• [Aim of the exercise]: Write out all the data verbatim. Skip images.

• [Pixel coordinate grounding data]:
************

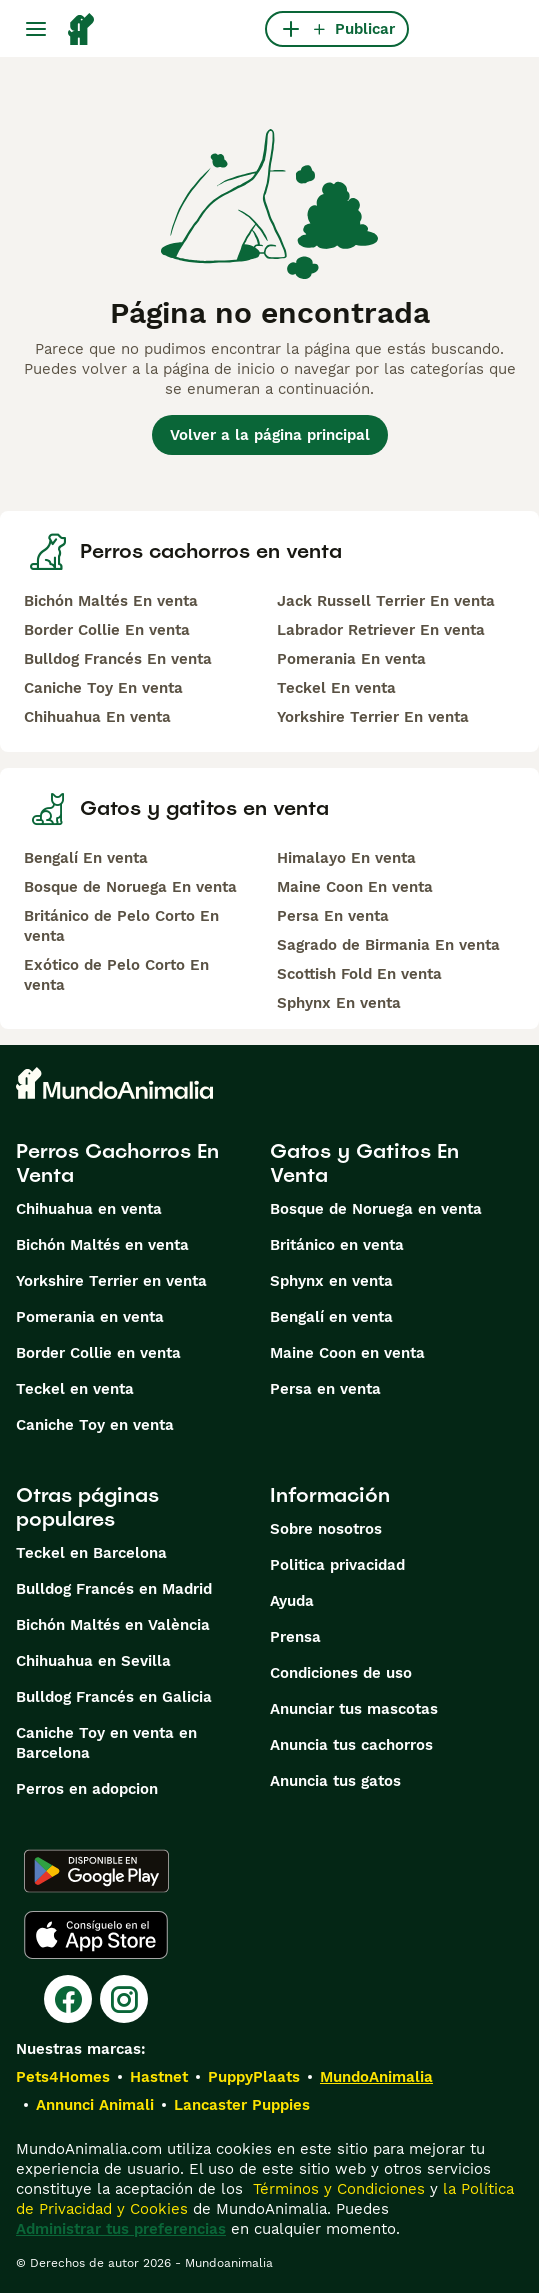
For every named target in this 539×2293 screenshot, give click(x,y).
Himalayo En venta (346, 858)
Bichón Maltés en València (113, 1625)
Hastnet (159, 2077)
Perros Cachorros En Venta (117, 1163)
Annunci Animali (95, 2105)
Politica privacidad (337, 1565)
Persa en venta (325, 1389)
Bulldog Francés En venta (118, 659)
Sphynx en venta (331, 1281)
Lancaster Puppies (242, 2105)
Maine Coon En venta (355, 887)
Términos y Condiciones (336, 2189)
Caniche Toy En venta (103, 688)
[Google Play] (96, 1871)
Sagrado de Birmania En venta (388, 945)
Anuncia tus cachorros (351, 1745)
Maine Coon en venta (347, 1353)
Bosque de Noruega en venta (376, 1209)
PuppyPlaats (254, 2077)
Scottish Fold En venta (359, 974)
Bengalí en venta (331, 1317)
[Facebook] (68, 1999)
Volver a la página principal (270, 435)
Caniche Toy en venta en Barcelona (106, 1743)
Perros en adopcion (87, 1789)
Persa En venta (333, 916)
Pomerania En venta (351, 659)
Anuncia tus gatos (335, 1781)
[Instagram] (124, 1999)
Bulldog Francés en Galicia (114, 1697)
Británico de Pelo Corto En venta (121, 926)
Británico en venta (337, 1245)
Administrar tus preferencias (121, 2229)
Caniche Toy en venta (95, 1425)
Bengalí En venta (86, 858)
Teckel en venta (75, 1389)
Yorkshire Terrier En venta (373, 717)
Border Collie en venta (98, 1353)
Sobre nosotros (326, 1529)
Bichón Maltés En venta (111, 601)
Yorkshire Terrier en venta (111, 1281)
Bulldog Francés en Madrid (114, 1589)
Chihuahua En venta (97, 717)
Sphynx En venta (339, 1003)
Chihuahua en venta (89, 1209)
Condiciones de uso (341, 1673)
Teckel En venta (336, 688)
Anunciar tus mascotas (354, 1709)
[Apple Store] (96, 1935)
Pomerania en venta (90, 1317)
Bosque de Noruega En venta (130, 887)
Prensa (295, 1637)
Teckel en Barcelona (91, 1553)
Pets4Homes (63, 2077)
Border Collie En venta (107, 630)
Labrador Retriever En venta (381, 630)
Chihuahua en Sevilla (93, 1661)
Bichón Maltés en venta (102, 1245)
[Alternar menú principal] (36, 29)
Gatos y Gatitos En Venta (364, 1163)
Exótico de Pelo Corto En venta (116, 975)
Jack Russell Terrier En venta (386, 601)
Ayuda (292, 1601)
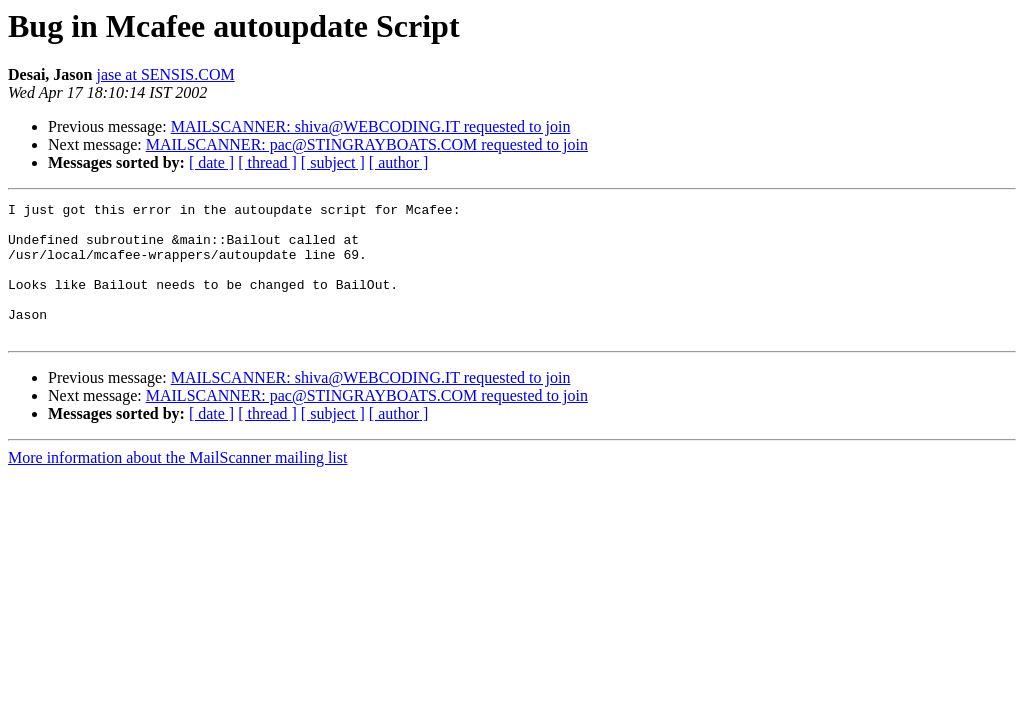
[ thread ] (267, 162)
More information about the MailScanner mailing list (177, 484)
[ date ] (211, 162)
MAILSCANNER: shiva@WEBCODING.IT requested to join (371, 126)
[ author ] (399, 162)
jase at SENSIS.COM (165, 74)
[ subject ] (333, 162)
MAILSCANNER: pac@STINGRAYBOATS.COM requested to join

************

• [Solution]:
For every named target in this 539×2293 screenshot, give click(x,y).
Himalayo En venta (346, 858)
Bichón Maltés en València (113, 1625)
Hastnet (159, 2077)
Perros Cachorros En Venta (117, 1163)
Annunci Animali (95, 2105)
Politica privacidad (337, 1565)
Persa en venta (325, 1389)
Bulldog Francés En venta (118, 659)
Sphynx en venta (331, 1281)
Lancaster Puppies (242, 2105)
Maine Coon En venta (355, 887)
Términos y Condiciones (336, 2189)
Caniche Toy En venta (103, 688)
[Google Play] (96, 1871)
Sagrado de Birmania En venta (388, 945)
Anuncia tus cachorros (351, 1745)
Maine Coon en venta (347, 1353)
Bosque de Noruega en venta (376, 1209)
PuppyPlaats (254, 2077)
Scottish Fold En venta (359, 974)
Bengalí en venta (331, 1317)
[Facebook] (68, 1999)
Volver a la página principal (270, 435)
Caniche Toy en venta en Barcelona (106, 1743)
Perros en adopcion (87, 1789)
Persa En venta (333, 916)
Pomerania En venta (351, 659)
Anuncia tus gatos (335, 1781)
[Instagram] (124, 1999)
Bulldog Francés en Galicia (114, 1697)
Británico de Pelo Corto En venta (121, 926)
Británico en venta (337, 1245)
Administrar tus preferencias (121, 2229)
Caniche Toy en venta (95, 1425)
Bengalí En venta (86, 858)
Teckel en venta (75, 1389)
Yorkshire Terrier En venta (373, 717)
Border Collie en venta (98, 1353)
Sobre nosotros (326, 1529)
Bichón Maltés En venta (111, 601)
Yorkshire Terrier en venta (111, 1281)
Bulldog Francés en Madrid (114, 1589)
Chihuahua En venta (97, 717)
Sphynx En venta (339, 1003)
Chihuahua en venta (89, 1209)
Condiciones de uso (341, 1673)
Teckel En venta (336, 688)
Anunciar tus mascotas (354, 1709)
[Apple Store] (96, 1935)
Pomerania en venta (90, 1317)
Bosque de Noruega En venta (130, 887)
Prensa (295, 1637)
Teckel en Barcelona (91, 1553)
Pets4Homes (63, 2077)
Border Collie En venta (107, 630)
Labrador Retriever En venta (381, 630)
Chihuahua en Sevilla (93, 1661)
Bichón Maltés en venta (102, 1245)
[Alternar menú principal] (36, 29)
Gatos y Gatitos En Venta (364, 1163)
Exótico de Pelo Corto En venta (116, 975)
Jack Russell Terrier En venta (386, 601)
Ayuda (292, 1601)
[ thread ] (267, 162)
More information about the MailScanner mailing list (177, 484)
[ date ] (211, 162)
MAILSCANNER: shiva@WEBCODING.IT requested to join (371, 126)
[ author ] (399, 162)
jase at SENSIS.COM (165, 74)
[ subject ] (333, 162)
MAILSCANNER: pac@STINGRAYBOATS.COM requested to join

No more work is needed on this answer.